All Commentary
Monday, August 1, 1966

A Reviewer’s Notebook – 1966/8


Adenauer’s Memoirs

Konrad Adenauer’s Memoirs 1945-53 (Regnery, $10) is a work that is best described by such ad­jectives as “dogged” and “slog­ging.” But if there is no genius in the telling of this story, there was genius in the way Adenauer, as the postwar leader of West Ger­many’s Christian Democratic Union, lived it. A seventy-year-old ex-Mayor of Cologne when the war was nearing its end, he was the figure on whom the history of West Germany — and therefore the entire West — was to pivot. His life since 1945, both as party lead­er and as his country’s Chancellor, may be taken as a virtually com­plete refutation of the materialist, or economic determinist, theory of history.
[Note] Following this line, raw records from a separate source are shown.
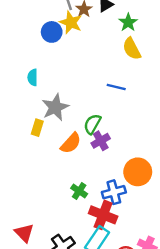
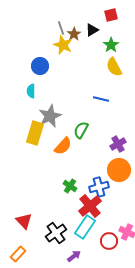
blue circle: (52, 32) -> (40, 66), moved
yellow rectangle: (37, 128) -> (35, 133), size x1.6
purple cross: (101, 141) -> (118, 144), moved
red cross: (103, 215) -> (90, 206), turned 30

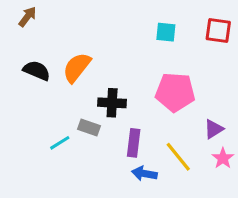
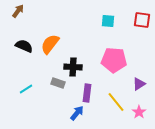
cyan line: (60, 143) -> (26, 89), moved
pink star: (223, 158) -> (139, 112), moved
blue arrow: (144, 174) -> (77, 113), moved, turned 119

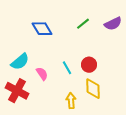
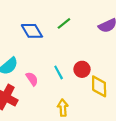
green line: (83, 24) -> (64, 23), moved
yellow diamond: (93, 89) -> (99, 86), moved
If it hadn’t been for his pres­ence on the scene, West Germany would surely have returned to the so-called comity of nations as a Marxist state, or group of states, complete with nationalized indus­tries, planning boards, directed labor, and all the rest of it. This is what Dr. Schumacher’s Social Democratic Party was proposing, and this is what the British, who were in charge of Adenauer’s state of North Rhine-Westphalia, were disposed to accept. After all, there was a labor government in London after Churchill’s dismissal in 1945, and “planning” was what Clement Attlee, Ernie Bevin, and Herbert Morrison, the British socialists, thought they understood.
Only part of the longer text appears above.